E da qualche parte lontano, forse in un sogno, Simon tiene in mano il pegno d'amore violaceo e scintillante che è il cuore di Jane.

Danzano sulla marea notturna nella spiaggia sgargiante.

Poggiano le loro fronti una sull'altra, gli occhi a qualche centimentro di distanza. Lei trema e Simon la stringe ancora più a sé. “Perchè il cappio ha morso il tuo collo più volte, Jane?” Lei gli sussurra qualcosa nell'orecchio. “Loro... loro ti hanno appesa più volte--- ti hanno appesa tre volte. Ma perchè?” Lui pone le mani sulle guance di Jane, rassicurandola. Smettono di ballare, sebbene l'Acqua Morta continui a suonare.

E da qualche parte lontano, forse in un sogno, il bisturi di Simon esegue un taglio da dietro uno degli orecchi di Jane, oltre il suo capo, fino a dietro l'altro orecchio, e, con uno strattone, scuoia amorevolmente la sua testa.

Passeggiano lungo la riva plutonia, mano nella mano.
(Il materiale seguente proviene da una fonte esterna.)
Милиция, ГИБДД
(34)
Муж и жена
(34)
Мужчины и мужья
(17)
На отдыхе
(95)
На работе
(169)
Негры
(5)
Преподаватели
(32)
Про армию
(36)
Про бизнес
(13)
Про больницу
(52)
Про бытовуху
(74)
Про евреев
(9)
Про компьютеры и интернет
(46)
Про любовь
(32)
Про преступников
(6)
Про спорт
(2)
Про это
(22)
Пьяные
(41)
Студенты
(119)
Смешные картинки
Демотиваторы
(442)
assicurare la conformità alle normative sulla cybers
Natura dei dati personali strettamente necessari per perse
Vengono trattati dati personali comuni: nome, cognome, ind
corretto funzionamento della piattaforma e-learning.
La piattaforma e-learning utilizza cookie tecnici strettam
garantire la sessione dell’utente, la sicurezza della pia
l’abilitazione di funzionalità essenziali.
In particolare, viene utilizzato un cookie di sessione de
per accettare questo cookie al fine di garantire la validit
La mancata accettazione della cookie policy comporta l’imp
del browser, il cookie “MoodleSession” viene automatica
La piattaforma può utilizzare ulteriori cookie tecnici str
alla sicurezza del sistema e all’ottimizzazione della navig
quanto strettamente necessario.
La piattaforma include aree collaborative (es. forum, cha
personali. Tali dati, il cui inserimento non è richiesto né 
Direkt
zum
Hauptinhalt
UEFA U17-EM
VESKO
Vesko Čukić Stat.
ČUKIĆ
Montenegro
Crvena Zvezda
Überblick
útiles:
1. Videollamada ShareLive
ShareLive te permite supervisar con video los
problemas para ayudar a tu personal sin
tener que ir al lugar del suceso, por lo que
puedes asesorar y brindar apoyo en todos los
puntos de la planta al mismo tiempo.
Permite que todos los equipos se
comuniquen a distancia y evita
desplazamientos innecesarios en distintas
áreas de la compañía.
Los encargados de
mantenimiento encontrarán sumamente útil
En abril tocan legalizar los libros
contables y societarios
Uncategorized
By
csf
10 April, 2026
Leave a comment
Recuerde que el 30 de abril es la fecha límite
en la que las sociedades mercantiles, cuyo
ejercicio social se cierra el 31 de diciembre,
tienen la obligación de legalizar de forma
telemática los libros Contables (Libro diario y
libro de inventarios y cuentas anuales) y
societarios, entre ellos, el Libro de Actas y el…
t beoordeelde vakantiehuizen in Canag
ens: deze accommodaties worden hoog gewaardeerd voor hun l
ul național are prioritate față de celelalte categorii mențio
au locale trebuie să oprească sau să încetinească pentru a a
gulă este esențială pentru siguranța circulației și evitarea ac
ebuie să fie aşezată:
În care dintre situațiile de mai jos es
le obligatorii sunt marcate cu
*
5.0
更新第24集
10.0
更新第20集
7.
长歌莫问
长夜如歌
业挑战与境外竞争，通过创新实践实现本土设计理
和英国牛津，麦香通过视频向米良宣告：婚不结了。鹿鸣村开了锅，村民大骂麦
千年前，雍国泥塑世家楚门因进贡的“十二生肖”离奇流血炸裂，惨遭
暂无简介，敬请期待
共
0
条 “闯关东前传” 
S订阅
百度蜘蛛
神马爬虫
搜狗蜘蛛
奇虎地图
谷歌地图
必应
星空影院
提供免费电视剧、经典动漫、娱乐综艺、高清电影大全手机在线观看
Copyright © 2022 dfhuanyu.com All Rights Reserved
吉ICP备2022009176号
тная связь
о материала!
Simon si ferma. “Volevano qualcosa, eh Jane? Ti hanno appesa a quel cappio tre volte per spaventarti e ogni volta che ti abbassavano ti facevano delle domande.” Jane annuisce, sospirando in un mezzo sorriso. “Perchè?” Le si morde il labbro inferiore, scrolla le spalle, e distoglie lo sguardo da Simon, fronteggiando il mare d'ebano.

Lei stacca i petali dal giglio e li lascia vagare trasportati dal necro-vento. “Chi ti ha fatto questo, Jane? E perchè?” Simon la sfiora e---

No.

Qualcosa sbatte in lontananza.

Non ancora.

Il mondo si scioglie in cera. L'Acqua Morta evapora. Jane cade indietro. Simon urla, la sfiora, afferra il giglio e cerca di tirarla indietro, ma il fiore appassisce nelle sue mani.

La polvere si disperde attraverso le sue dita mentre le stringe e Jane scivola via come i ricordi di un sogno che si dissolvono sotto il getto della doccia.

No-no-no-no-no-no-no---

Non vuole abbandonare l'istante. Non vuole tornare alla sua vita da sonnambulo. Ma sente le esplosioni tettoniche di qualcuno che sta bussando alla porta del Laboratorio Autopsie 6.